Chapter 2. Installing Debezium connectors on RHEL

Install Debezium connectors through AMQ Streams by extending Kafka Connect with connector plugins. Following a deployment of AMQ Streams, you can deploy Debezium as a connector configuration through Kafka Connect.

2.1. Kafka topic creation recommendations

Debezium stores data in multiple Apache Kafka topics. The topics must either be created in advance by an administrator, or you can configure Kafka Connect to configure topics automatically.

The following list describes limitations and recommendations to consider when creating topics:

Database schema history topics for the Debezium Db2, MySQL, Oracle, and SQL Server connectors

For each of the preceding connectors a database schema history topic is required. Whether you manually create the database schema history topic, use the Kafka broker to create the topic automatically, or use Kafka Connect to create the topic, ensure that the topic is configured with the following settings:

Infinite or very long retention.
Replication factor of at least three in production environments.
Single partition.

Other topics

When you enable Kafka log compaction so that only the last change event for a given record is saved, set the following topic properties in Apache Kafka:
- min.compaction.lag.ms
- delete.retention.ms
  To ensure that topic consumers have enough time to receive all events and delete markers, specify values for the preceding properties that are larger than the maximum downtime that you expect for your sink connectors. For example, consider the downtime that might occur when you apply updates to sink connectors.
Replicated in production.
Single partition.
You can relax the single partition rule, but your application must handle out-of-order events for different rows in the database. Events for a single row are still totally ordered. If you use multiple partitions, the default behavior is that Kafka determines the partition by hashing the key. Other partition strategies require the use of single message transformations (SMTs) to set the partition number for each record.

2.2. Planning the Debezium connector configuration

Before you deploy a Debezium connector, determine how you want to configure the connector. The configuration provides information that specifies the behavior of the connector and enables Debezium to connect to the source database.
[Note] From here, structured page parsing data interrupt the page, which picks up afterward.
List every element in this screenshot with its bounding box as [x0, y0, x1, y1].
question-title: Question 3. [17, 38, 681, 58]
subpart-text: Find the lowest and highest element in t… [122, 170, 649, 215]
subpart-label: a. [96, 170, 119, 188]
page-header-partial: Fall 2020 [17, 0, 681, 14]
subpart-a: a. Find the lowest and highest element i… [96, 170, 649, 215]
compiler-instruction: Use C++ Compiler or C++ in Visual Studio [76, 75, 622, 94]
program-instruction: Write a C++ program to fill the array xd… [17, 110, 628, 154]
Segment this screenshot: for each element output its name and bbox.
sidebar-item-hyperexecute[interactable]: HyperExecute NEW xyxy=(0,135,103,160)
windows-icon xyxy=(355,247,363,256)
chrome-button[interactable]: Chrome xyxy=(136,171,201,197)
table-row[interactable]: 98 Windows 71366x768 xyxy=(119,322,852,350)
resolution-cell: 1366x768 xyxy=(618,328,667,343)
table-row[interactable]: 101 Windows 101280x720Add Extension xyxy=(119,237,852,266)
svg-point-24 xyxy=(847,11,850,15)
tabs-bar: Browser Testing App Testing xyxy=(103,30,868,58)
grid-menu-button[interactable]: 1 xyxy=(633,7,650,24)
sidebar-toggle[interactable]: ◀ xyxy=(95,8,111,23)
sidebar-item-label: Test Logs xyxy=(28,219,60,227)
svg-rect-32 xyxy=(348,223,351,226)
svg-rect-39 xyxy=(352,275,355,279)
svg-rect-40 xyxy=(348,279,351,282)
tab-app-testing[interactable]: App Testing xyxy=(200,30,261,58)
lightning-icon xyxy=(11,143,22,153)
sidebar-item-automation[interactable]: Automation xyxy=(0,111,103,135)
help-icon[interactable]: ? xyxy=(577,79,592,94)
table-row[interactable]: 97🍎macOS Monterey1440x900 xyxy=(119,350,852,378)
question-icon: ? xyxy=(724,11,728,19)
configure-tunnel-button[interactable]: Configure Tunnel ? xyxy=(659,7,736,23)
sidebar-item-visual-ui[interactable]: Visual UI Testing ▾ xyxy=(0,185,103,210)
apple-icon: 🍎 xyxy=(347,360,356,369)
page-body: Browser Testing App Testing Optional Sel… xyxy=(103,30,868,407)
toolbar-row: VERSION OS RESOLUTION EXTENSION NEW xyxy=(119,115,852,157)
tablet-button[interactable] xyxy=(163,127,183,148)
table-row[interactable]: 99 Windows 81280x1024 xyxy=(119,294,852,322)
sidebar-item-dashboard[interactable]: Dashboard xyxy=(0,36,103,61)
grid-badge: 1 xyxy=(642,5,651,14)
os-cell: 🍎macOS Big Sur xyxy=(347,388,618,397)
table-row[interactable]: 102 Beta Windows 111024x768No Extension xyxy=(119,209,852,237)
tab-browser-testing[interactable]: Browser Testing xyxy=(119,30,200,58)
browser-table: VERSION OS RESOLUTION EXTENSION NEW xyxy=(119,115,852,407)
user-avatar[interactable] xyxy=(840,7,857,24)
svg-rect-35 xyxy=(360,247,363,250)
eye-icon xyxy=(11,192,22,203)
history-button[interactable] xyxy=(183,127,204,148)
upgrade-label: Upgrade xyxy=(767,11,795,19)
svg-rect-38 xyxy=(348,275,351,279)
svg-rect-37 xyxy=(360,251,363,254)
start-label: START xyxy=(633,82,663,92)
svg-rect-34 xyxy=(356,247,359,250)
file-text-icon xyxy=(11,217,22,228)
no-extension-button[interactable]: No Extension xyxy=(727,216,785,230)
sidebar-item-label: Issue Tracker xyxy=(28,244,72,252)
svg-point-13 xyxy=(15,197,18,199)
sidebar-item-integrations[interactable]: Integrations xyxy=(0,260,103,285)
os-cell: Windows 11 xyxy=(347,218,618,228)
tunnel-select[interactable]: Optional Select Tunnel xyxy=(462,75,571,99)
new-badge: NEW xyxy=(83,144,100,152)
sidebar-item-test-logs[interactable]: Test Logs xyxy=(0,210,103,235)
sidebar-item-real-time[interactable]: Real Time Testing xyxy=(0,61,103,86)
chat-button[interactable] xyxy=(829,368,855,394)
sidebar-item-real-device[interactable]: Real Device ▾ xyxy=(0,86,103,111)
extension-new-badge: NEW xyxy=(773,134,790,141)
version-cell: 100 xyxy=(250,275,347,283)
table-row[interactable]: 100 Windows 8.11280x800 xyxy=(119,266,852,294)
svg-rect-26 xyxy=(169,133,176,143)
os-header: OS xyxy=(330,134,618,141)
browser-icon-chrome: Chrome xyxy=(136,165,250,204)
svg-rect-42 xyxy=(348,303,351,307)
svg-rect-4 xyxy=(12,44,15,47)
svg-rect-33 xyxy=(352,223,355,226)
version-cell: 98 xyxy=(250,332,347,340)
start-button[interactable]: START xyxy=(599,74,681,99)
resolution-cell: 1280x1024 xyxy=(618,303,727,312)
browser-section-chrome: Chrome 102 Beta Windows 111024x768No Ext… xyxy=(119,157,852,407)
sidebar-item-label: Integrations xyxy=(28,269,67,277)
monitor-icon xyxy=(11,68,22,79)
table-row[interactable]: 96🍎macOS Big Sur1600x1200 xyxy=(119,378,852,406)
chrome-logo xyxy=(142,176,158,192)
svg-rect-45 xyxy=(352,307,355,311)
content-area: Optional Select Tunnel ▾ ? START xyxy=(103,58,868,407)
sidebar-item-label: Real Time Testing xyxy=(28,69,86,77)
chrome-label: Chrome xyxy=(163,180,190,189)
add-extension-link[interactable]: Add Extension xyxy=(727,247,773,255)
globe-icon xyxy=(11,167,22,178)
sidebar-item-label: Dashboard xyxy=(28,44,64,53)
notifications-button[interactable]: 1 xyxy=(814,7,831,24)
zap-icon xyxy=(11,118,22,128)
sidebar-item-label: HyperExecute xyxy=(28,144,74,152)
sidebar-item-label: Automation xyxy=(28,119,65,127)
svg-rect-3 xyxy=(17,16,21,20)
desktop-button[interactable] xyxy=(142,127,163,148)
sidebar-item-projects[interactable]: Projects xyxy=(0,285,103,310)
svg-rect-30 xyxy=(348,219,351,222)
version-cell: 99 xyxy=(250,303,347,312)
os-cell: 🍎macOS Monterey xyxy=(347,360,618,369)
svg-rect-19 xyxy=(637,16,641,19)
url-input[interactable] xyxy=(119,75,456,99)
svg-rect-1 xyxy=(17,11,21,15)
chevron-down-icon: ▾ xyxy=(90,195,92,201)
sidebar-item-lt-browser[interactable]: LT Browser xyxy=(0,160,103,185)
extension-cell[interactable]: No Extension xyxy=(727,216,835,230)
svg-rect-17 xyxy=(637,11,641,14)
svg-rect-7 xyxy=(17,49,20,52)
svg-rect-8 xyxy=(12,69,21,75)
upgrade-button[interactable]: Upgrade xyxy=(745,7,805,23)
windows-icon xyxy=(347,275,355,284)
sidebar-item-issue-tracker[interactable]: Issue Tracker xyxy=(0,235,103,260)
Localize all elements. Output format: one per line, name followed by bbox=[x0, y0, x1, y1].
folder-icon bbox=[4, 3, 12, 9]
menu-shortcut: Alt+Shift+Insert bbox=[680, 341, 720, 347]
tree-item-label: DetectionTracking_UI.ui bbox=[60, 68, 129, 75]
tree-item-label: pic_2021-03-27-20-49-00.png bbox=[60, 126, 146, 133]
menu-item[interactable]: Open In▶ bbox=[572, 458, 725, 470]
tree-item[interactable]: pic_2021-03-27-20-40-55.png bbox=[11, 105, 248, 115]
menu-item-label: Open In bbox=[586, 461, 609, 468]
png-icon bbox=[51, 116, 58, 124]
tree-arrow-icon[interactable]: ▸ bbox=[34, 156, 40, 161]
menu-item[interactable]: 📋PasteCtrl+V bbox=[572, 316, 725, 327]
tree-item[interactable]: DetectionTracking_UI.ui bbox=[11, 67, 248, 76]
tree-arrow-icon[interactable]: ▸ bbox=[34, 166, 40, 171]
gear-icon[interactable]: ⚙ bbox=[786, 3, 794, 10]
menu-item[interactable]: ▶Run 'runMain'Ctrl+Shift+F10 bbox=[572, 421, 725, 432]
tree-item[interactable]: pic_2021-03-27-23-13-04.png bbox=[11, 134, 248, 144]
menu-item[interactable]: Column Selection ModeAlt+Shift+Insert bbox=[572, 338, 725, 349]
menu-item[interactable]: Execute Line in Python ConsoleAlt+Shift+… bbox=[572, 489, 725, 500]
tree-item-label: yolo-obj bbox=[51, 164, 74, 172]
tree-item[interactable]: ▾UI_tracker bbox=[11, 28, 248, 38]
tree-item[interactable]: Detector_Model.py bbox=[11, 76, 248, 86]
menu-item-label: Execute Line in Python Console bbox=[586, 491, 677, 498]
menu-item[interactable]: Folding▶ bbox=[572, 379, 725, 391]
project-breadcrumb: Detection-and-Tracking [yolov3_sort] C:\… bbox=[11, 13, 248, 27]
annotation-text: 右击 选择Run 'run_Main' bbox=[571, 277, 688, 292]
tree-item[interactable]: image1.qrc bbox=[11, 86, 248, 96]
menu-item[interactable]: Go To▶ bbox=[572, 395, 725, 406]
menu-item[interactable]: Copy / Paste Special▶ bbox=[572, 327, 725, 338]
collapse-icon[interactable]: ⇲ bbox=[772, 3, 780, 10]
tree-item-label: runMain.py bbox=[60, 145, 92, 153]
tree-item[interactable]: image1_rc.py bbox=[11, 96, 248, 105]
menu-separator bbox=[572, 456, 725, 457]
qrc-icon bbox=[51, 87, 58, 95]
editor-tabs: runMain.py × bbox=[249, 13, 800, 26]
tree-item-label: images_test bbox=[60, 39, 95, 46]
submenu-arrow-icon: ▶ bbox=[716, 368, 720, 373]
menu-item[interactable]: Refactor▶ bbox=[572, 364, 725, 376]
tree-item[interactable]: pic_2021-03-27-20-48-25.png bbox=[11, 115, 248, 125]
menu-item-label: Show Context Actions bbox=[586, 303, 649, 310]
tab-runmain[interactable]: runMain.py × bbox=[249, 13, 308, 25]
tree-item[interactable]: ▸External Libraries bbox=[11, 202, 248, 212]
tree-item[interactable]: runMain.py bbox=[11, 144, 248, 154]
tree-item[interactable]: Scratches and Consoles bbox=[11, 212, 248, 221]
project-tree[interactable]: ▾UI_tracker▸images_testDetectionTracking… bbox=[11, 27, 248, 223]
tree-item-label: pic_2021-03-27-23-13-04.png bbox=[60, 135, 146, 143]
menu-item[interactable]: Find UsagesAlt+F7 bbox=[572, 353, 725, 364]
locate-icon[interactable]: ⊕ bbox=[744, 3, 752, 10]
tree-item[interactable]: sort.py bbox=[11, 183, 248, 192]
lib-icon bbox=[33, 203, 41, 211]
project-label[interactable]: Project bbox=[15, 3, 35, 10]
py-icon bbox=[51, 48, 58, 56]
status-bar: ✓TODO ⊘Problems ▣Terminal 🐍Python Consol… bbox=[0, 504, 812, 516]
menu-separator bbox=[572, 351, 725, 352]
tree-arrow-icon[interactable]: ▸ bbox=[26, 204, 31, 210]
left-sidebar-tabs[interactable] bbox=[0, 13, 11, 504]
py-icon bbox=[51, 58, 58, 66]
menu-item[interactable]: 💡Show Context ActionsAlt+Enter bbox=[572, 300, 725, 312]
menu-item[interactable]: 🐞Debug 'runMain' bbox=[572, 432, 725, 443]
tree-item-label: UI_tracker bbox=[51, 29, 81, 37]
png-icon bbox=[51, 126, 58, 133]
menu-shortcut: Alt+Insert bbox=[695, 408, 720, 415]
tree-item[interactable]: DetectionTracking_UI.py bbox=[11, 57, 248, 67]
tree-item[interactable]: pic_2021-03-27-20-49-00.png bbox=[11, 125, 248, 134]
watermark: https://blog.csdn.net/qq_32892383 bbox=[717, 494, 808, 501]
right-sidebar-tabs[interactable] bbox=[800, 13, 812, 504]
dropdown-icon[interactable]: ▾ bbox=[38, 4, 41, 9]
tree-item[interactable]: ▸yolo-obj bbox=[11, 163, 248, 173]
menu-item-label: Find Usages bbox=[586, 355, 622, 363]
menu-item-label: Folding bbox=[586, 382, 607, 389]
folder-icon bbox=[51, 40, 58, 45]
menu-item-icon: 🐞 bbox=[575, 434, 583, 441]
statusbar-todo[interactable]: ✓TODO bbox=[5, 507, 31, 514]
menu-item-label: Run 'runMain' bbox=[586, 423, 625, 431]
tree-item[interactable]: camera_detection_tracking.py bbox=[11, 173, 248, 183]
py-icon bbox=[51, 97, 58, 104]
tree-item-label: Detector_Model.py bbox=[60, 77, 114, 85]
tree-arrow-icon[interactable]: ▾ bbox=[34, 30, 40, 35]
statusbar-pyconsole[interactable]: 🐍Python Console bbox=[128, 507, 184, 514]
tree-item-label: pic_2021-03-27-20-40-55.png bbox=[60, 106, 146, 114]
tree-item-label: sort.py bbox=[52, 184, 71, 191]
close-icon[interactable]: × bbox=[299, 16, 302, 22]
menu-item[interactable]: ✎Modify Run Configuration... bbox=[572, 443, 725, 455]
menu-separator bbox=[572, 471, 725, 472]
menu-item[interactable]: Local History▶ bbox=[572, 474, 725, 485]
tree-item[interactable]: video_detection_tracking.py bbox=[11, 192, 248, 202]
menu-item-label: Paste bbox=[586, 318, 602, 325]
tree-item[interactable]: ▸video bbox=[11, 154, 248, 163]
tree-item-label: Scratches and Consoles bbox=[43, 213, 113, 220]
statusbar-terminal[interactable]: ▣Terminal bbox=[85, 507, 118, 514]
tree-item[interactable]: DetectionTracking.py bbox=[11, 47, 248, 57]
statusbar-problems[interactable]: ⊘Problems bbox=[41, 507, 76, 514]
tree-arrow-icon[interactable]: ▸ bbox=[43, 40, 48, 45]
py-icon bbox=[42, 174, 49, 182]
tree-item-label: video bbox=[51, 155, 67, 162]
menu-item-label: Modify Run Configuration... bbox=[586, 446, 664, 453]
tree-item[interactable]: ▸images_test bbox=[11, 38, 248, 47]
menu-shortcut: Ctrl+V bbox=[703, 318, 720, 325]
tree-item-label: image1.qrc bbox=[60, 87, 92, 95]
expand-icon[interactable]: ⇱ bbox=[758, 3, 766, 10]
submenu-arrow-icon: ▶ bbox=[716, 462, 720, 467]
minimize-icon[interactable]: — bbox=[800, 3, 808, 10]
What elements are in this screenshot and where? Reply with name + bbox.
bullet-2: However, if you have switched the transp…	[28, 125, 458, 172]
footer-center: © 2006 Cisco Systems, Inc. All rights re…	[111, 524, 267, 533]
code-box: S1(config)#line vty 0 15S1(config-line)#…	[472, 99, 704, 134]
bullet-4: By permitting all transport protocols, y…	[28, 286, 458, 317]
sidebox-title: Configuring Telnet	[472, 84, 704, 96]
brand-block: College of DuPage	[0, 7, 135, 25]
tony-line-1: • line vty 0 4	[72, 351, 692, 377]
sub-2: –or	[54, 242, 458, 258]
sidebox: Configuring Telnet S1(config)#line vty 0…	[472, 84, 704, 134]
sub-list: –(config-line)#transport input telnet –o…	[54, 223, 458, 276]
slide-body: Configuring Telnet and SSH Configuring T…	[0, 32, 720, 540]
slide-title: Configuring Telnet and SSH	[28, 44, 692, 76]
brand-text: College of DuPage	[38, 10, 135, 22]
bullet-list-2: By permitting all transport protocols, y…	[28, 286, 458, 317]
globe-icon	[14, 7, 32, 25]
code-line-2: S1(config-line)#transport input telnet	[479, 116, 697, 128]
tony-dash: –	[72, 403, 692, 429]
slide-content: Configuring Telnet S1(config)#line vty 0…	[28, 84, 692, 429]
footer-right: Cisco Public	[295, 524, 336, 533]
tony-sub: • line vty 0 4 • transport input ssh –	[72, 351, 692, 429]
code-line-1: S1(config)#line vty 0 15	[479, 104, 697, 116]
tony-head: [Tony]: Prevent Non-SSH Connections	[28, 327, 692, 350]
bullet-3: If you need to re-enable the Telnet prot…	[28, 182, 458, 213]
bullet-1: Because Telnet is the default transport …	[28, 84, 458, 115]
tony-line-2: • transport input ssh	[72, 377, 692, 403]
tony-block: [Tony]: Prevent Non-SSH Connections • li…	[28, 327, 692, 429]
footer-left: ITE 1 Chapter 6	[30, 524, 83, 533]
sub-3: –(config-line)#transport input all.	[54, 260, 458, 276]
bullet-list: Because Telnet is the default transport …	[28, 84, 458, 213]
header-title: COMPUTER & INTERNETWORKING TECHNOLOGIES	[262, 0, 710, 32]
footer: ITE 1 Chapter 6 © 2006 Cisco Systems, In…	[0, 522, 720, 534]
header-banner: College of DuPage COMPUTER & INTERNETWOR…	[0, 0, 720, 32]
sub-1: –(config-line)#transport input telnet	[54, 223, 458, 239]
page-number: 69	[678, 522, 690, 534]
You specify the connector configuration as JSON, and when you are ready to register the connector, you use curl to submit the configuration to the Kafka Connect API endpoint.

Prerequisites

A source database is deployed and the Debezium connector can access the database.
You know the following information, which the connector requires to access the source database:
- Name or IP address of the database host.
- Port number for connecting to the database.
- Name of the account that the connector can use to sign in to the database.
- Password of the database user account.
- Name of the database.
- The names of the tables from which you want the connector to capture information.
- The name of the Kafka broker to which you want the connector to emit change events.
- The name of the Kafka topic to which you want the connector to send database history information.

Procedure

Specify the configuration that you want to apply to the Debezium connector in JSON format.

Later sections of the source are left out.